Plan National Loup : des avancées mais l’Etat doit faire mieux

Samedi 26 juillet, le Ministère de la transition écologique et solidaire et le Ministère de l’agriculture et de l’alimentation ont adopté un nouvel arrêté révisant l’actuel Plan National Loup. La Fédération Nationale Ovine, qui travaille sans relâche à diminuer l’impact de la prédation sur l’élevage ovin, souligne des premières avancées favorables. Toutefois, pour préserver l’activité ovine, il faut que l’Etat s’engage davantage.

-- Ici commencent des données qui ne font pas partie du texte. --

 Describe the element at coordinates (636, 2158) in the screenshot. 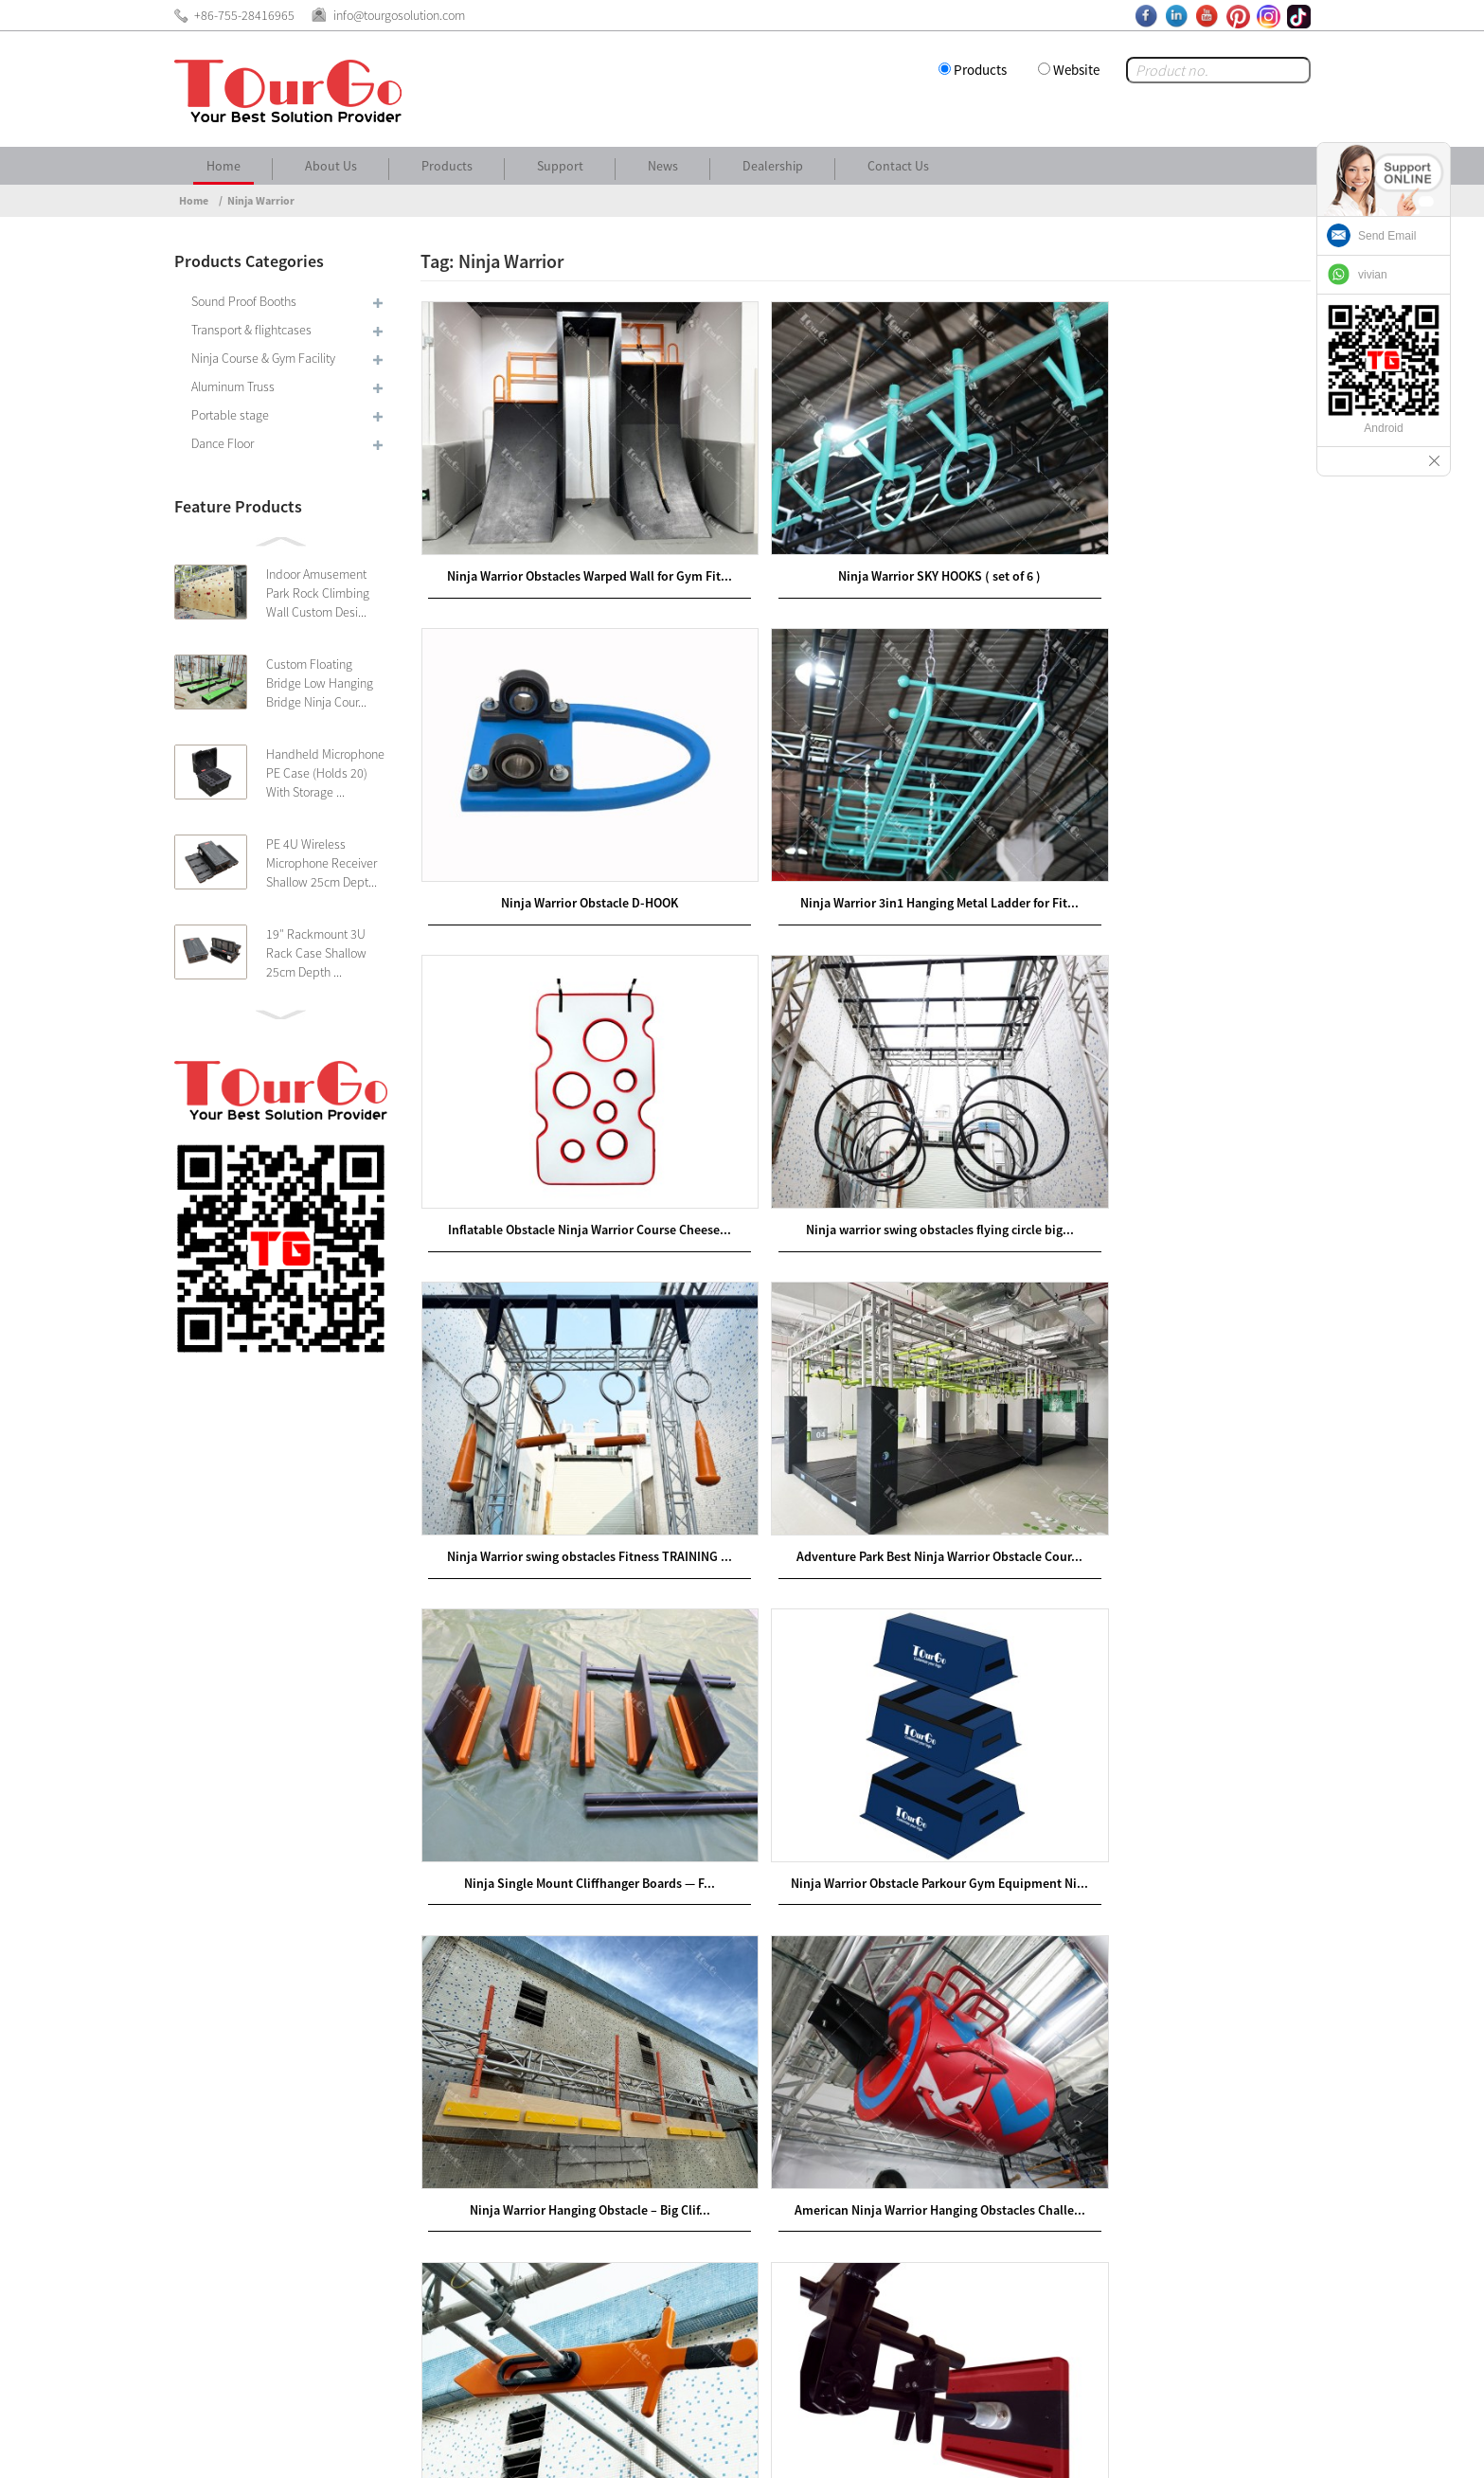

«Les avancées sont bien réelles, mais le compte n’y est toujours pas. Le plan loup a été conçu pour répondre à deux objectifs : celui de la conservation du loup et celui de la sauvegarde de l’élevage et des activités pastorales. Force est de constater que le deuxième objectif ne sera toujours pas rempli.»
Claude Font – secrétaire général de la FNO en charge du dossier prédation

Davantage de prélèvements

En visite, début Mars 2019, dans le Var, dans le cadre du Grand Débat, le président de la République Emmanuel Macron a précisé que le pourcentage de loups pouvant être abattus serait augmenté car le seuil de viabilité de l’espèce, avec plus de 500 loups en France, était atteint. Le nouvel arrêté rend officiel cette annonce présidentielle.
En 2019, 17% (+2%) de l’effectif de loups estimé1 pourront être prélevés contre 10% (+2%) les années passées. Sur les 100 prélèvements autorisés pour cette année, 46 sont déjà effectifs, alors que la saison pastorale est en pleine activité.

Création du Cercle 0

Selon le nouvel arrêté, les communes, ayant connu une moyenne de 15 attaques ces 3 dernières années, feront parties du Cercle 0. Ce cercle 0 sera doté d’une nouvelle catégorie de tirs de défense, dits « de défense mixte ». Ces tirs pourront intervenir dès lors que des mesures de protection ont été mises en oeuvre ou que le troupeau est reconnu comme ne pouvant être protégé. Effectuées simultanément par 3 tireurs au maximum, les opérations de tirs de défense mixte seront réalisées par toute personne compétente sous réserve qu’elle soit titulaire d’un permis de chasser valable. La FNO note le gain d’efficacité dans la procédure de tirs en procédant directement à des tirs mixtes sans demande d’autorisation entre des tirs de défense simple et renforcé. La Fédération salue la reconnaissance de la pression de prédation de certains territoires. Toutefois, la FNO remet en cause les critères de sélection des communes jugés trop restrictifs.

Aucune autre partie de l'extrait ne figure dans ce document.